----- DATA FOR ANALYSIS

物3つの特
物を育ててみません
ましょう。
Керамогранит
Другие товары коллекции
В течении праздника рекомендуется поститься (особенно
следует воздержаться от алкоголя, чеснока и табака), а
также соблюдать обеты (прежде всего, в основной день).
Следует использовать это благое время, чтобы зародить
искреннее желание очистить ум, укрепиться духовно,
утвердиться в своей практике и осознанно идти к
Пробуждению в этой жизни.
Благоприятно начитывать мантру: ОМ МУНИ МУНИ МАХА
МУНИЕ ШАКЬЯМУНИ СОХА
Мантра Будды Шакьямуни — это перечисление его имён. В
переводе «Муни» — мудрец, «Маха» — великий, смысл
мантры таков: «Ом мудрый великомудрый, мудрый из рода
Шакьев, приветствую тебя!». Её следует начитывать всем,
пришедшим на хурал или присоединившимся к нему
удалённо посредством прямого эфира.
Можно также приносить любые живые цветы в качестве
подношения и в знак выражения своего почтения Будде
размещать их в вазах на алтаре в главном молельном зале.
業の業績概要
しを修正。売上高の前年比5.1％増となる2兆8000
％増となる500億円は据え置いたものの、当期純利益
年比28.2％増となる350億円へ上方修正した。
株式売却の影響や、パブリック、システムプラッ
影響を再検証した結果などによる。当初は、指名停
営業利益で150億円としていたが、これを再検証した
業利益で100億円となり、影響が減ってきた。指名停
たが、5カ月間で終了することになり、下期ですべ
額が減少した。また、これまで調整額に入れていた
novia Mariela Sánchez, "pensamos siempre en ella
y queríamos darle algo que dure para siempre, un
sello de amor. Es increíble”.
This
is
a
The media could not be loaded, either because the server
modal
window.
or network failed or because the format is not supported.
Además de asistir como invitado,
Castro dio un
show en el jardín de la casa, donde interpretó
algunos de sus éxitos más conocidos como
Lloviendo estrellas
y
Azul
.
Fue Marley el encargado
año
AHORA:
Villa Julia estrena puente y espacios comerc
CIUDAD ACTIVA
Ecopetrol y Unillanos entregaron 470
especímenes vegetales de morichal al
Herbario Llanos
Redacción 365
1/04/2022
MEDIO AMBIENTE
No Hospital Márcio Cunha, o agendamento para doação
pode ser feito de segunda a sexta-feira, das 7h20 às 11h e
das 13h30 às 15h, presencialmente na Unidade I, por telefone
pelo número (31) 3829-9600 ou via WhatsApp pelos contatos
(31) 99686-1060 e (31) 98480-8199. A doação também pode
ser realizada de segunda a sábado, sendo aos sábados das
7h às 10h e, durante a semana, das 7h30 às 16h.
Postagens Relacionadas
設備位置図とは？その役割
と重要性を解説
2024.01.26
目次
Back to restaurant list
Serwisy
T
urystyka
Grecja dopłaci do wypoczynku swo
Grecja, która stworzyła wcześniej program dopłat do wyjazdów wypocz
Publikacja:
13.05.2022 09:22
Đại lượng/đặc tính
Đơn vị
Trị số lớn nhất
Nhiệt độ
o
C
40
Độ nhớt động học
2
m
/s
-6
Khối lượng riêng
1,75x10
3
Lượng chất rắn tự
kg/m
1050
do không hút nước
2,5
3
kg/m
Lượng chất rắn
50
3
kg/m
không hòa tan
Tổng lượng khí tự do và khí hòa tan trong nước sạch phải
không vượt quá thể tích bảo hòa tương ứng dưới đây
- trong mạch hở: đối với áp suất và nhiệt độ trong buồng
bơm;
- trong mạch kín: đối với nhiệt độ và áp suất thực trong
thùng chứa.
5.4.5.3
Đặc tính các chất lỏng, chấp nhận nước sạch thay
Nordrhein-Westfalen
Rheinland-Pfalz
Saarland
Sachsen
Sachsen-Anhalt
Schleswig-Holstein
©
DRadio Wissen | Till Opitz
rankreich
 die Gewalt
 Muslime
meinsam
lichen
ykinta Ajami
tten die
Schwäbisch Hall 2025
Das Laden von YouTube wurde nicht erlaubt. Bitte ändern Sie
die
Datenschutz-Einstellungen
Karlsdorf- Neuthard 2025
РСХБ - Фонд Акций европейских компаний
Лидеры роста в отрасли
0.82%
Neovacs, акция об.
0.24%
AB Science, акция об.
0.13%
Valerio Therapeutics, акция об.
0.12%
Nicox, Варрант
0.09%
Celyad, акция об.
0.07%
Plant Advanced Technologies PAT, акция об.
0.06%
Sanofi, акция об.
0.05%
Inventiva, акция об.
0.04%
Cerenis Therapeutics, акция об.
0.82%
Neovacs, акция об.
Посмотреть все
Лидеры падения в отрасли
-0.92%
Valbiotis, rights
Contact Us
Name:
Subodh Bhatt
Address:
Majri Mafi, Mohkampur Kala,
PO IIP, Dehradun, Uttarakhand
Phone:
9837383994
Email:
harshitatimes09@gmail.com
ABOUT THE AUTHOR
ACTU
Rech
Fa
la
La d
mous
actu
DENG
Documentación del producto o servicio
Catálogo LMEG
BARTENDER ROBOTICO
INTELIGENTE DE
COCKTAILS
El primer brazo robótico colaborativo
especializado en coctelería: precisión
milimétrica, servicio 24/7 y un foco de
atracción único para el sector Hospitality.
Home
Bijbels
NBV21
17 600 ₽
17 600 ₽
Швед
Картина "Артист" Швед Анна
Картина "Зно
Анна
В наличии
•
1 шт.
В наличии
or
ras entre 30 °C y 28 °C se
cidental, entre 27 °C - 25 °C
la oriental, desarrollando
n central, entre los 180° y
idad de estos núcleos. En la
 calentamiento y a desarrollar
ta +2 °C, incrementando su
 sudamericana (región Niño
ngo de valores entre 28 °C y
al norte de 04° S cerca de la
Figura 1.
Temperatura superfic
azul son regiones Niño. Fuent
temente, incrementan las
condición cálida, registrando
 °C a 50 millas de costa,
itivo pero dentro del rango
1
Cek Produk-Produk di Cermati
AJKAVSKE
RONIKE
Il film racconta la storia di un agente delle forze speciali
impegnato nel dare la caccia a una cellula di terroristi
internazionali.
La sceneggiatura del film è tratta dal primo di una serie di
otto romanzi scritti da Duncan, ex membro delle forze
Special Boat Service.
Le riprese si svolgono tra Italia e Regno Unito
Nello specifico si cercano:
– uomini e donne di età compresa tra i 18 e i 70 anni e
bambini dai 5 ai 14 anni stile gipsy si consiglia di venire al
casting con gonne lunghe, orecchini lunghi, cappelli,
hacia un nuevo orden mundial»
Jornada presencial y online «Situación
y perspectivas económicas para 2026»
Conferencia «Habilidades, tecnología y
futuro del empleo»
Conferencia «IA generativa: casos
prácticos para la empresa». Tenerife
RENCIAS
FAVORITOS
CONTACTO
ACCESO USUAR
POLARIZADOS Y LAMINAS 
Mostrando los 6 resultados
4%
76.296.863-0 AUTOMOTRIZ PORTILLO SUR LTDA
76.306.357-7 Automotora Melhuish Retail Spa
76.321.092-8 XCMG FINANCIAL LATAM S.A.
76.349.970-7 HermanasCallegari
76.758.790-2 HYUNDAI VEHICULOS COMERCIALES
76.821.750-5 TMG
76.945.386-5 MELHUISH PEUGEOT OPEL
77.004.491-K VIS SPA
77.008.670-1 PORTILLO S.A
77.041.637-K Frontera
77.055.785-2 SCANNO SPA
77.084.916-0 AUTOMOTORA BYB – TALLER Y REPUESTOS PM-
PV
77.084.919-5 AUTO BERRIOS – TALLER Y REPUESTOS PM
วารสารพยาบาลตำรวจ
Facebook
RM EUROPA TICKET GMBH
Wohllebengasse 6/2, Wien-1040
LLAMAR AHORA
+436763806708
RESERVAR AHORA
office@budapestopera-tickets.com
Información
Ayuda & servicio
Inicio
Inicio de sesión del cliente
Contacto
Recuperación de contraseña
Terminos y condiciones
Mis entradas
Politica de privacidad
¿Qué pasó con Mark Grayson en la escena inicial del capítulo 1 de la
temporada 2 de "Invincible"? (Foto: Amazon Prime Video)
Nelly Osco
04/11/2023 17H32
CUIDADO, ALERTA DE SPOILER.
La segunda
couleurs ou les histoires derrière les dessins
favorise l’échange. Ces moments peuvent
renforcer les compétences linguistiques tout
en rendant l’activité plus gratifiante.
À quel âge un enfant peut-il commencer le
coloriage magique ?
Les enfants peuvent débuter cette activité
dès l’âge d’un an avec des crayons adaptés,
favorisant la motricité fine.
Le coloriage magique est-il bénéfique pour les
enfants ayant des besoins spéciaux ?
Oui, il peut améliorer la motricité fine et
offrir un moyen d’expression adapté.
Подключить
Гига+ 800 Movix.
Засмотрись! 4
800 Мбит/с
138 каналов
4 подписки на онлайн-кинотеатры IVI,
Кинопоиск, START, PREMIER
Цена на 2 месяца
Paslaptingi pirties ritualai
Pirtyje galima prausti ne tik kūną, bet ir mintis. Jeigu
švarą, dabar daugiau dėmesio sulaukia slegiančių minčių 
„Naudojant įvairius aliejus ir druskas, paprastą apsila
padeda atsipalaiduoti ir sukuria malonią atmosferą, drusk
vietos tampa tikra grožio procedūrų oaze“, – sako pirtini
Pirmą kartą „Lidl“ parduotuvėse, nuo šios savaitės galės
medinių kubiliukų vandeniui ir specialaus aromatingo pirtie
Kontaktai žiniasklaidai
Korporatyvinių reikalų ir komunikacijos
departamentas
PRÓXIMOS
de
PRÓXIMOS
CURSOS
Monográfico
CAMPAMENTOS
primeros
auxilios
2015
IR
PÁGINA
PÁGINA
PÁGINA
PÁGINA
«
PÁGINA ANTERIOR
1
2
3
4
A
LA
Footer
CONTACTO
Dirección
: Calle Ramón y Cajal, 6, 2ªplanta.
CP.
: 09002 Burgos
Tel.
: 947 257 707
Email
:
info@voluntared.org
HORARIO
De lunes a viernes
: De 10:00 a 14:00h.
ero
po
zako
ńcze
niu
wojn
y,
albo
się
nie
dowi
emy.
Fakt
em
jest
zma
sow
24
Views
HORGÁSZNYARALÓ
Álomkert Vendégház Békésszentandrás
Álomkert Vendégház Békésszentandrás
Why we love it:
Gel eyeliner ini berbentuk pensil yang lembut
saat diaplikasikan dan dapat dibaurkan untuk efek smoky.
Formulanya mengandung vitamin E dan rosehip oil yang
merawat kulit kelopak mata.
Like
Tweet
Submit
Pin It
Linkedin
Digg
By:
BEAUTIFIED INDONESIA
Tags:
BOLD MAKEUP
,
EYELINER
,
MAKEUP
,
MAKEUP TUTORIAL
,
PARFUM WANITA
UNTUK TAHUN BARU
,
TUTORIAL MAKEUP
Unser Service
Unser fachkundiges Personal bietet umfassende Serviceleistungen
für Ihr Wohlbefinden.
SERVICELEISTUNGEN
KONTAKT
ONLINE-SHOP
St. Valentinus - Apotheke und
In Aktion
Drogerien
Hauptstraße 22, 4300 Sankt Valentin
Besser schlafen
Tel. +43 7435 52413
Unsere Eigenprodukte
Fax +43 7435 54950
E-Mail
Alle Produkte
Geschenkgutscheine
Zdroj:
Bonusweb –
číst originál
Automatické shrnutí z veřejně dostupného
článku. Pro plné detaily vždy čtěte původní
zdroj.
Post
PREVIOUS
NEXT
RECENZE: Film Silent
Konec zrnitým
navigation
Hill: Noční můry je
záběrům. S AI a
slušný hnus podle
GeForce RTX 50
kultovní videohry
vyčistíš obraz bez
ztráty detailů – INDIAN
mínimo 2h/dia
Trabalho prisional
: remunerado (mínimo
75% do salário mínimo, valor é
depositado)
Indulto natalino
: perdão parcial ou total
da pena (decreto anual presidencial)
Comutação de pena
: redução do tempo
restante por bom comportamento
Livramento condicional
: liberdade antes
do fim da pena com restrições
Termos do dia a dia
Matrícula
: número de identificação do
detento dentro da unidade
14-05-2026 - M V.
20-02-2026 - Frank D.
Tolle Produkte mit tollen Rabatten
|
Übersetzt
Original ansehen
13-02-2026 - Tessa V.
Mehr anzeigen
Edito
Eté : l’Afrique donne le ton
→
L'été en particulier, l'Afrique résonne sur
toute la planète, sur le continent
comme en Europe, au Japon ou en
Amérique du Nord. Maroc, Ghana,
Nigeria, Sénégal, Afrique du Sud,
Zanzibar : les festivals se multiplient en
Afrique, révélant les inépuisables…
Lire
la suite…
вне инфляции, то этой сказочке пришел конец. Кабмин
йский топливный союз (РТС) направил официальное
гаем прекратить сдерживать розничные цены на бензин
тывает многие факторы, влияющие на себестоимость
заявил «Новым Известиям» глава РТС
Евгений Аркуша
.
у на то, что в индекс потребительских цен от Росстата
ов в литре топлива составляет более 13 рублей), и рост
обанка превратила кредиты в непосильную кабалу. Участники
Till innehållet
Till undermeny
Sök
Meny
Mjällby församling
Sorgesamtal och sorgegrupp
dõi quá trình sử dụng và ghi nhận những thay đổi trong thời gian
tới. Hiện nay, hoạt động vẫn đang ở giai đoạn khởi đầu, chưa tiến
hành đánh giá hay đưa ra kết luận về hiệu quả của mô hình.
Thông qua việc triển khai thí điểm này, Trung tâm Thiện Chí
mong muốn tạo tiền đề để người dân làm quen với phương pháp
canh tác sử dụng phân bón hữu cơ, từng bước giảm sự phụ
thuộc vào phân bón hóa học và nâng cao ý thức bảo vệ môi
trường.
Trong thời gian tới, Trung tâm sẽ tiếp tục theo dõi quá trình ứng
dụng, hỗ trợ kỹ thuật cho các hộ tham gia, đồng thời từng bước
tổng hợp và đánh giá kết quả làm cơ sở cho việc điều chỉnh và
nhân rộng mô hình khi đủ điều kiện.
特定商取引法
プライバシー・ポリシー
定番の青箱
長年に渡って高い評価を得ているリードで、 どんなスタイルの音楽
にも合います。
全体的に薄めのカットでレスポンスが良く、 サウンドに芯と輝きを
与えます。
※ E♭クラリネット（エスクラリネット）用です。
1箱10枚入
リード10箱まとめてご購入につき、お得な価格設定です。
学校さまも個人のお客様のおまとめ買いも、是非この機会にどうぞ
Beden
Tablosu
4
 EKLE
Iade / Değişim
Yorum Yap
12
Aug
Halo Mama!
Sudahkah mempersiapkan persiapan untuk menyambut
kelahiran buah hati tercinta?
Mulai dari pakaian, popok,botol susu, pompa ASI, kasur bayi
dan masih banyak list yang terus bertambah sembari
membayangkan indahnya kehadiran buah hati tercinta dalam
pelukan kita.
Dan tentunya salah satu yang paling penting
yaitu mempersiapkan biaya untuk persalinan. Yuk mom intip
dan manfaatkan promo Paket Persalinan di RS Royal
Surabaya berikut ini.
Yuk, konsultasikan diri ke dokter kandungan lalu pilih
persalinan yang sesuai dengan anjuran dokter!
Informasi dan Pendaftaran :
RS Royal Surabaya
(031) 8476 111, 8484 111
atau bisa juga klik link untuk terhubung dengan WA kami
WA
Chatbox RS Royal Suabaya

----------

• **THE TASK**
All lines above between those holding "77.041.637-K Frontera" and "favorisant la motricité fine.", inclusive, must be set down unchanged, and no other line may be included.

• **WRITTEN ANSWER**
77.041.637-K Frontera
77.055.785-2 SCANNO SPA
77.084.916-0 AUTOMOTORA BYB – TALLER Y REPUESTOS PM-
PV
77.084.919-5 AUTO BERRIOS – TALLER Y REPUESTOS PM
วารสารพยาบาลตำรวจ
Facebook
RM EUROPA TICKET GMBH
Wohllebengasse 6/2, Wien-1040
LLAMAR AHORA
+436763806708
RESERVAR AHORA
office@budapestopera-tickets.com
Información
Ayuda & servicio
Inicio
Inicio de sesión del cliente
Contacto
Recuperación de contraseña
Terminos y condiciones
Mis entradas
Politica de privacidad
¿Qué pasó con Mark Grayson en la escena inicial del capítulo 1 de la
temporada 2 de "Invincible"? (Foto: Amazon Prime Video)
Nelly Osco
04/11/2023 17H32
CUIDADO, ALERTA DE SPOILER.
La segunda
couleurs ou les histoires derrière les dessins
favorise l’échange. Ces moments peuvent
renforcer les compétences linguistiques tout
en rendant l’activité plus gratifiante.
À quel âge un enfant peut-il commencer le
coloriage magique ?
Les enfants peuvent débuter cette activité
dès l’âge d’un an avec des crayons adaptés,
favorisant la motricité fine.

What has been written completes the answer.